Part 2: Run PCA and discover how many dimensions you can reduce the problem to before you start seeing significant decreases in accuracy.

Run PCA:

In [13]:
from sklearn.decomposition import PCA

# Initialize variables to store results
dim_accuracies = {}
rf_model_pca = RandomForestClassifier(random_state=0)


# Loop through various numbers of dimensions
for n_components in range(1, X.shape[1] + 1):
    # Apply PCA with n components
    pca = PCA(n_components=n_components)
    X_pca = pca.fit_transform(X)

    # Evaluate model accuracy with cross-validation on reduced data
    accuracy = cross_val_score(rf_model_pca, X_pca, y, cv=kf, scoring='accuracy').mean()
    
    # Store accuracy for the current number of components
    dim_accuracies[n_components] = accuracy

# Display results
dim_accuracies

{1: 0.7664000000000001,
 2: 0.8907999999999999,
 3: 0.8994,
 4: 0.9051,
 5: 0.9095000000000001,
 6: 0.9099,
 7: 0.9097,
 8: 0.9103,
 9: 0.9103999999999999,
 10: 0.9096,
 11: 0.9102,
 12: 0.9101000000000001}

In [14]:
# Initialize variables to store results
dim_accuracies = {}
knn_model_pca = KNeighborsClassifier()


# Loop through various numbers of dimensions
for n_components in range(1, X.shape[1] + 1):
    # Apply PCA with n components
    pca = PCA(n_components=n_components)
    X_pca = pca.fit_transform(X)

    # Evaluate model accuracy with cross-validation on reduced data
    accuracy = cross_val_score(knn_model_pca, X_pca, y, cv=kf, scoring='accuracy').mean()
    
    # Store accuracy for the current number of components
    dim_accuracies[n_components] = accuracy

# Display results
dim_accuracies

{1: 0.8386999999999999,
 2: 0.8906000000000001,
 3: 0.8946000000000002,
 4: 0.9046000000000001,
 5: 0.9108000000000003,
 6: 0.9108000000000003,
 7: 0.9108000000000003,
 8: 0.9108000000000003,
 9: 0.9108000000000003,
 10: 0.9108000000000003,
 11: 0.9108000000000003,
 12: 0.9108000000000003}

In [15]:
# Initialize variables to store results
dim_accuracies = {}
nn_model_pca = MLPClassifier(hidden_layer_sizes=(50,), max_iter=200, random_state=0)

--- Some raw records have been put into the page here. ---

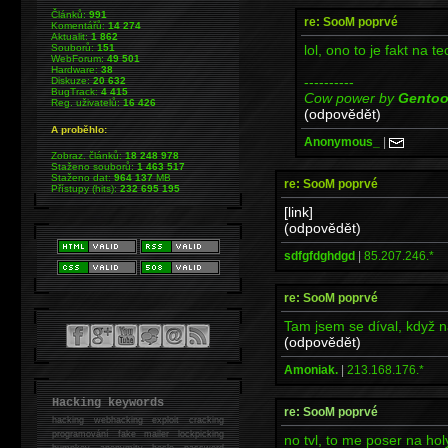
Článků:
991
re: SooM poprvé
Komentářů:
14 274
Aktualit:
1 862
lol, ono to je fakt na t
Souborů:
151
WebForum:
49 501
Hardware:
38
----------
Diskuze:
20 632
BugTrack:
4 415
Cow power by
Gento
Reg. uživatelů:
16 426
(odpovědět)
A proběhlo:
Anonymous_
|
Zobraz. článků:
18 248 978
Staženo souborů:
1 463 517
Staženo dat:
964 137
MB
re: SooM poprvé
Přístupy (hits):
232 695 195
[link]
(odpovědět)
sdfgfdghdgd
|
85.207.246.*
re: SooM poprvé
Tam jsem se díval, když 
(odpovědět)
Amoniak.
|
213.168.176.*
Hacking keywords
re: SooM poprvé
hacking
webhacking exploit cracking
programování fake mailer lockpicking
no tvl, to me poser na hol
bumpkey anonymity heslo password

# Loop through various numbers of dimensions
for n_components in range(1, X.shape[1] + 1):
    # Apply PCA with n components
    pca = PCA(n_components=n_components)
    X_pca = pca.fit_transform(X)

    # Evaluate model accuracy with cross-validation on reduced data
    accuracy = cross_val_score(nn_model_pca, X_pca, y, cv=kf, scoring='accuracy').mean()
    
    # Store accuracy for the current number of components
    dim_accuracies[n_components] = accuracy

# Display results
dim_accuracies



{1: 0.8591,
 2: 0.8991,
 3: 0.9018,
 4: 0.9082000000000001,
 5: 0.9144,
 6: 0.9145000000000001,
 7: 0.9150000000000003,
 8: 0.9145999999999999,
 9: 0.9141000000000001,
 10: 0.9137000000000001,
 11: 0.9144,
 12: 0.9138}

How many dimensions can you reduce? (Explain your answer)

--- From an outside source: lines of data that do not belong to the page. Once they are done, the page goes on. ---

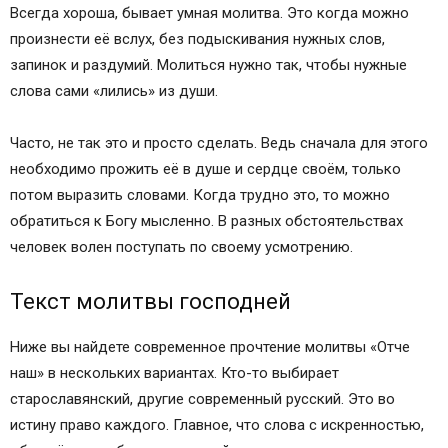
Всегда хороша, бывает умная молитва. Это когда можно
произнести её вслух, без подыскивания нужных слов,
запинок и раздумий. Молиться нужно так, чтобы нужные
слова сами «лились» из души.
Часто, не так это и просто сделать. Ведь сначала для этого
необходимо прожить её в душе и сердце своём, только
потом выразить словами. Когда трудно это, то можно
обратиться к Богу мысленно. В разных обстоятельствах
человек волен поступать по своему усмотрению.
Текст молитвы господней
Ниже вы найдете современное прочтение молитвы «Отче
наш» в нескольких вариантах. Кто-то выбирает
старославянский, другие современный русский. Это во
истину право каждого. Главное, что слова с искренностью,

After running PCA on the Ten-Fold Cross Validation over the RandomForest, KNN, and MLP classifiers, we see a 1-2% drop in accuracy when reducing 1-11 dimensions. When reducing the 12th dimension (i.e. we only have 1 dimension/feature X when predicting our target y), we see a 5-10% drop in accuracy. This implies that we can see consistently highly accurate classifications with either all 12 dimensions or even just 2 dimensions, but with 1 dimension of the feature we may have reduced the dimensions by too much via PCA. Therefore, we claim that we can reduce 11 dimensions at most through PCA analysis when making predictions for this dataset.